Thursday 29 July, 2021

Passage to Trinity

All Saints Passage. One of my favourite spots in Cambridge.


Quote of the Day

”The Right Honourable Gentleman is reminiscent of a poker. The only difference is that a poker gives off occasional signs of warmth.”

  • Benjamin Disraeli on Prime Minister Robert Peel

Musical alternative to the morning’s radio news

Sharon Shannon & Alan Connor | “Lament For Limerick”

Link


Long Read of the Day

The homevoters and the haut precariat

Perceptive essay by Noah Smith, this time on how societies like the US (and the UK) are stratifying in new ways.

What’s less discussed are the classes of young people who don’t own homes. Some are poor or working-class, and are thus excluded from the economies of urban wealth and asset ownership. Among those are the class now being called the “precariat”, who lack steady employment and are forced to cobble together a living out of a web of tenuous work arrangements and social relationships. Others are successful high-earning PMC types, who might sigh at the price they have to pay for a home in a superstar city, but will eventually pony up the cash and become the next generation of bourgeoisie.

But in between those, I’m sensing there’s another class — people raised middle- or upper-middle class, but who for whatever reason have failed to get on either the income ladder of high-paying yuppie jobs or the wealth ladder of homeownership, and who are thus perpetually in danger of falling down out of the class into which they were born.

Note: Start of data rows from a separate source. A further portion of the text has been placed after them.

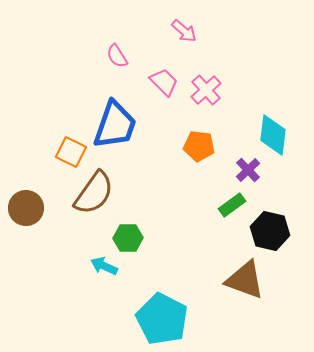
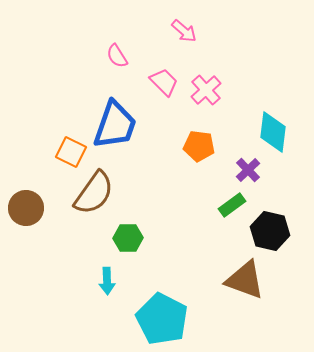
cyan diamond: moved 3 px up
cyan arrow: moved 3 px right, 15 px down; rotated 116 degrees counterclockwise
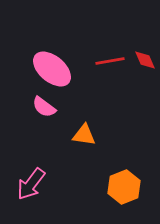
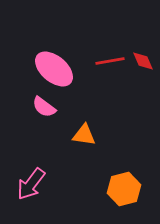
red diamond: moved 2 px left, 1 px down
pink ellipse: moved 2 px right
orange hexagon: moved 2 px down; rotated 8 degrees clockwise
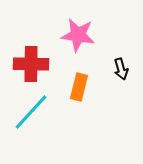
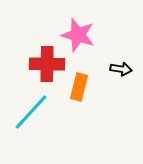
pink star: rotated 8 degrees clockwise
red cross: moved 16 px right
black arrow: rotated 65 degrees counterclockwise
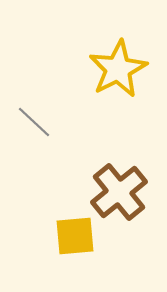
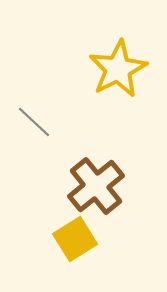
brown cross: moved 23 px left, 6 px up
yellow square: moved 3 px down; rotated 27 degrees counterclockwise
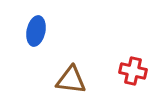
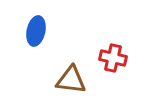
red cross: moved 20 px left, 13 px up
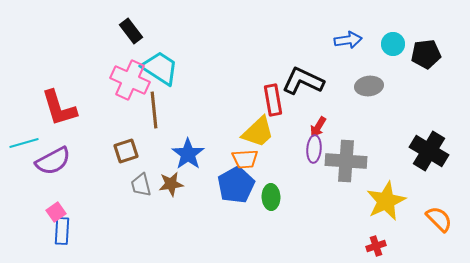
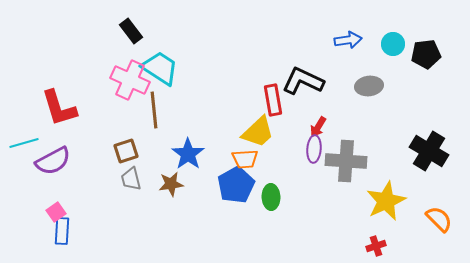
gray trapezoid: moved 10 px left, 6 px up
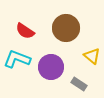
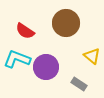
brown circle: moved 5 px up
purple circle: moved 5 px left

I want to call these people the haut precariat.

Interesting and original — as ever with Smith. I don’t know how he does it.


Chart of the Day

From the Washington Post:

Respondents who get news about the coronavirus via Facebook are less likely to get vaccinated than the average American and than non-Facebook users. Sixty-one percent of those Facebook users said they had been vaccinated, vs. 68 percent of the eligible U.S. population and 71 percent of non-Facebook users. The relationship was stronger for those who said that they had received coronavirus news or information only from Facebook and not from any of the other sources mentioned. Sixteen percent of all respondents fall into this category, and only 47 percent of them report being vaccinated, with 25 percent saying they will not get vaccinated.

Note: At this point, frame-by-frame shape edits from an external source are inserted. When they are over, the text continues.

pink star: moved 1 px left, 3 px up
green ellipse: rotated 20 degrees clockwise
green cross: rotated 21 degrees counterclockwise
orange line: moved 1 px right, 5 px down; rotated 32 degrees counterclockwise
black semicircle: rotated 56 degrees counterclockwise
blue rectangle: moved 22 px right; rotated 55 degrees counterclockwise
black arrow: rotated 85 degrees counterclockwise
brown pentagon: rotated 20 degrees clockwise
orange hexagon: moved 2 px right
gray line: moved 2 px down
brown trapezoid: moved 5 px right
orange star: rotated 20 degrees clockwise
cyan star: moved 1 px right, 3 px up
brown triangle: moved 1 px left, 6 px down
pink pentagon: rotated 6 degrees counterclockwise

Cyberwar: a dry run for the real thing

From yesterday’s Financial Times:

Joe Biden has warned that cyber attacks could escalate into a full-blown war as tensions with Russia and China mounted over a series of hacking incidents targeting US government agencies, companies and infrastructure.

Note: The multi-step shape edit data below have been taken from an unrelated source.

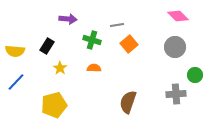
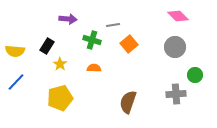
gray line: moved 4 px left
yellow star: moved 4 px up
yellow pentagon: moved 6 px right, 7 px up
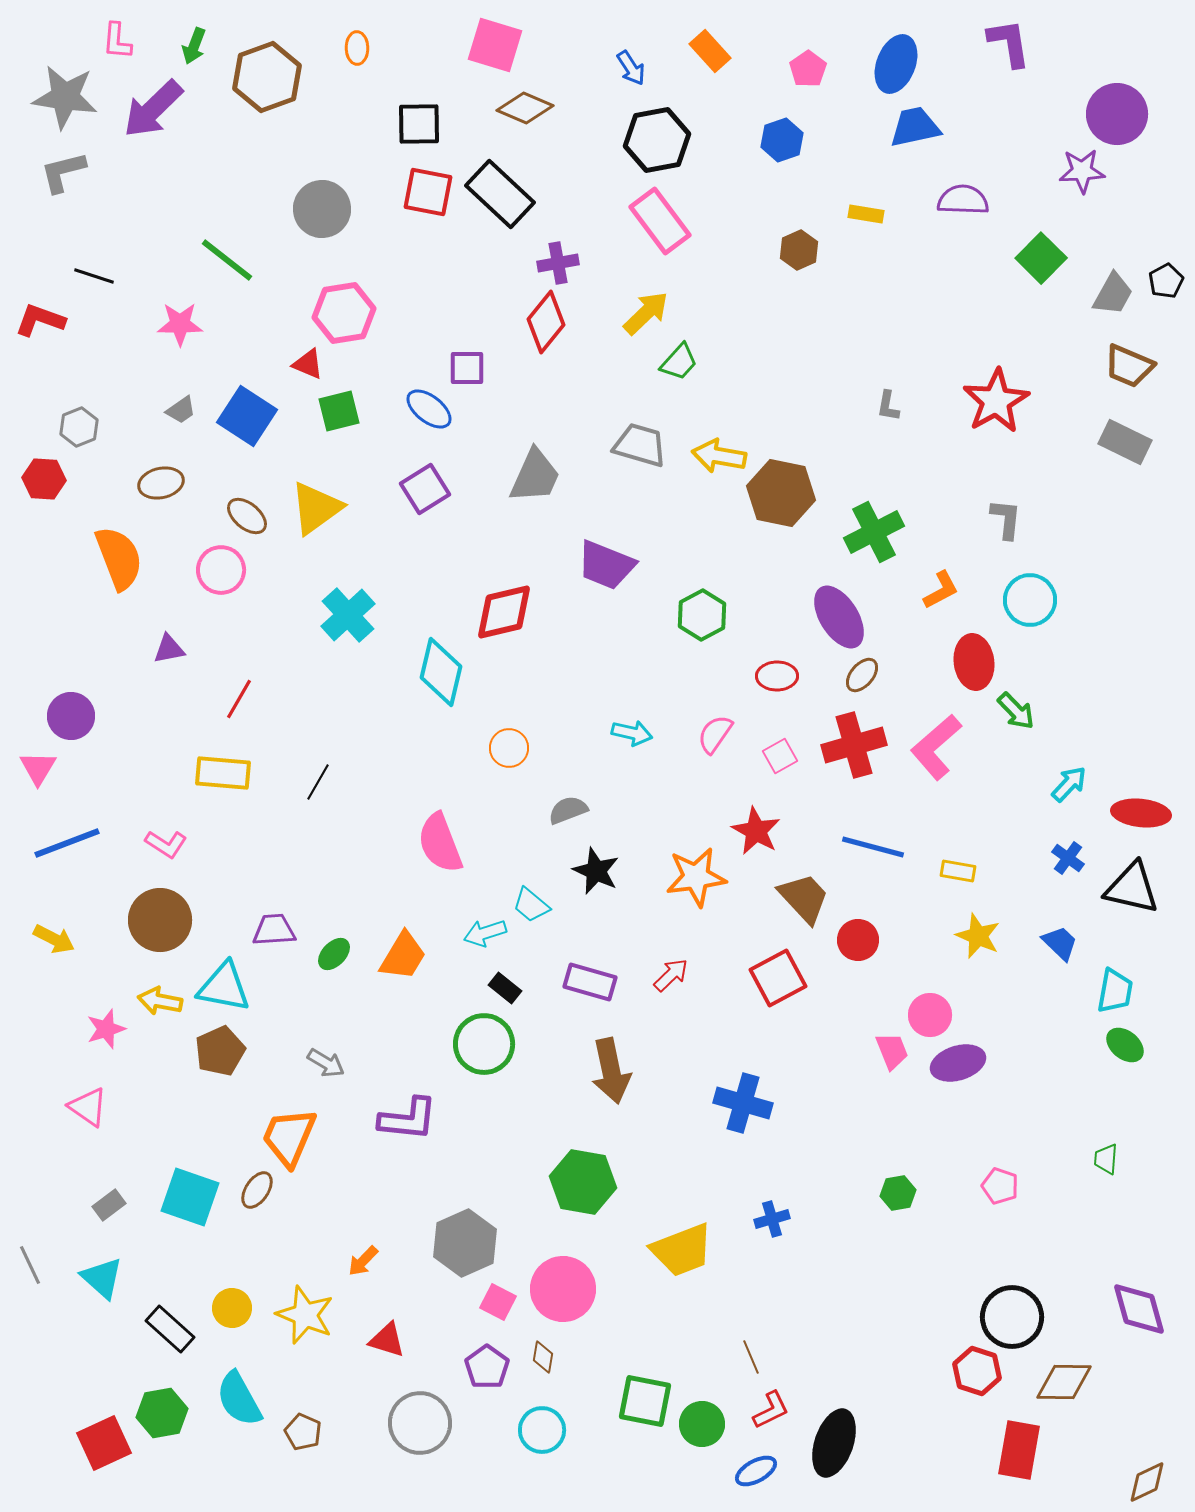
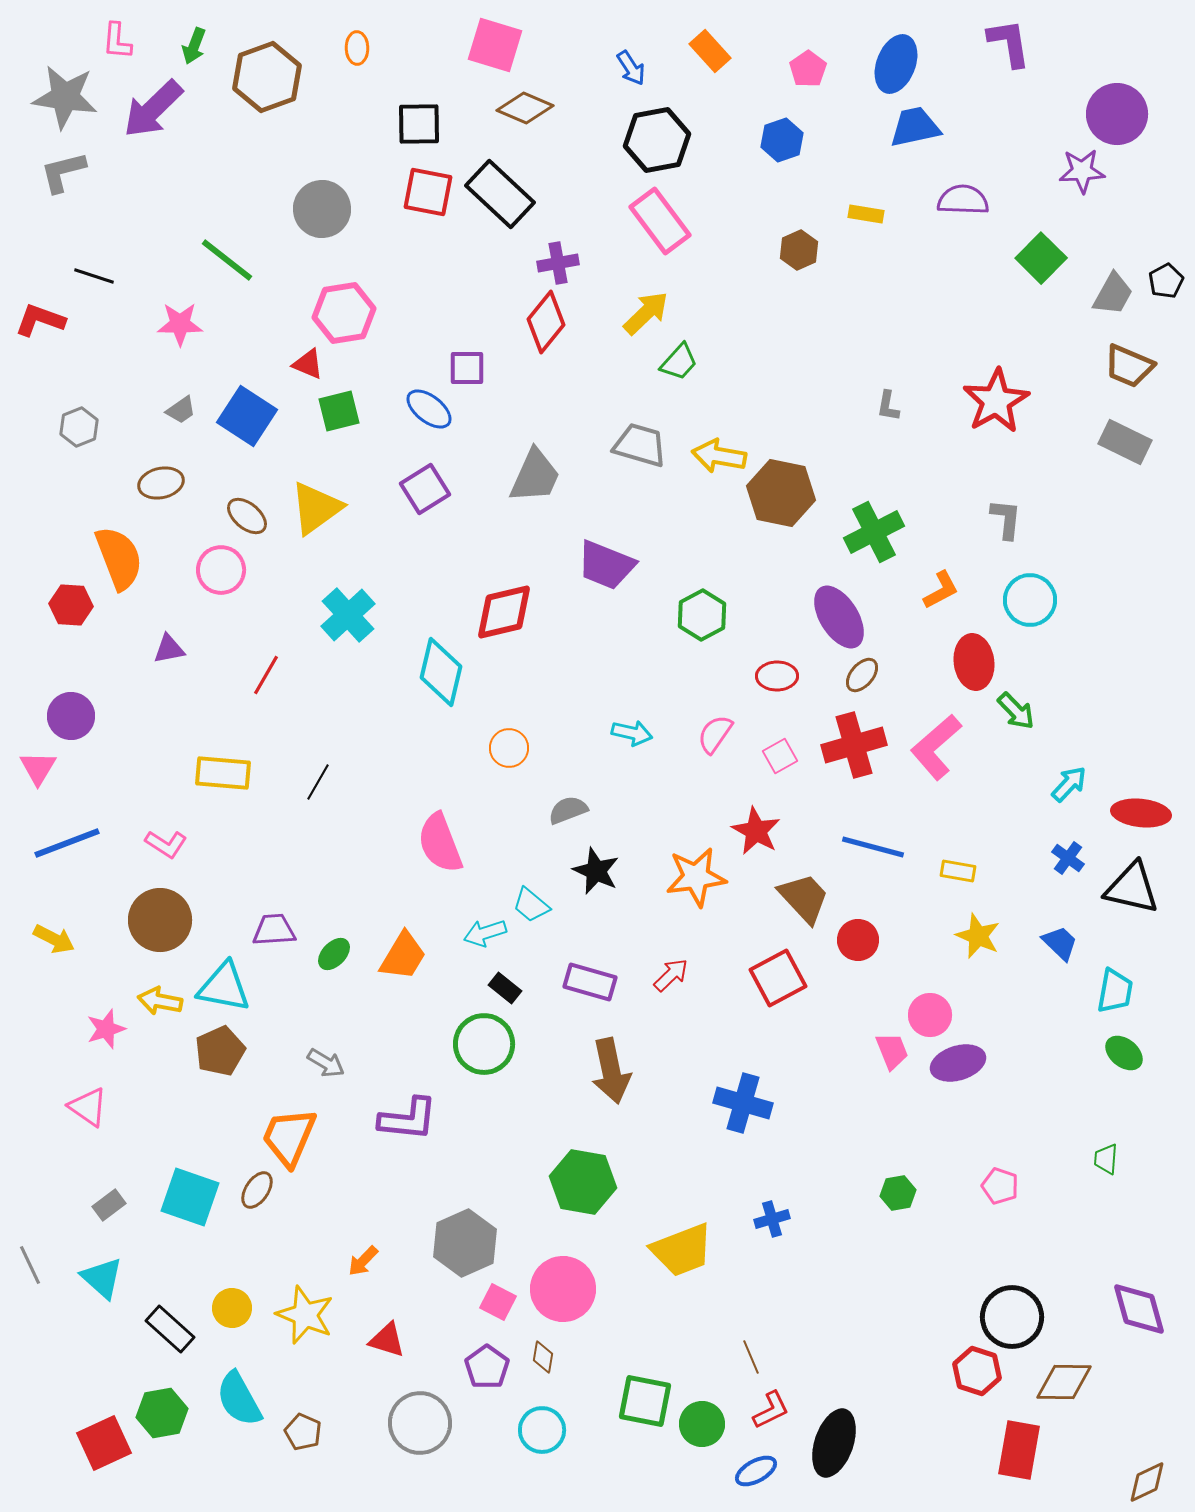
red hexagon at (44, 479): moved 27 px right, 126 px down
red line at (239, 699): moved 27 px right, 24 px up
green ellipse at (1125, 1045): moved 1 px left, 8 px down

Biden said on Tuesday that cyber threats including ransomware attacks “increasingly are able to cause damage and disruption in the real world”.

“If we end up in a war, a real shooting war with a major power, it’s going to be as a consequence of a cyber breach,” the president said in a speech at the Office for the Director of National Intelligence, which oversees 18 US intelligence agencies.

Cold wars can get hot. And, as Biden said later in his speech, Putin has oil and nukes and nothing else.


Humidity is the killer, not heat

Reading about the ‘heat dome’ phenomenon in the Pacific North West, I was puzzled about why high temperatures are deadly in some circumstances but not in others. And then I found this article in Slate.

Why is 120 degrees in Palm Beach not the same as 120 degrees in Palm Springs?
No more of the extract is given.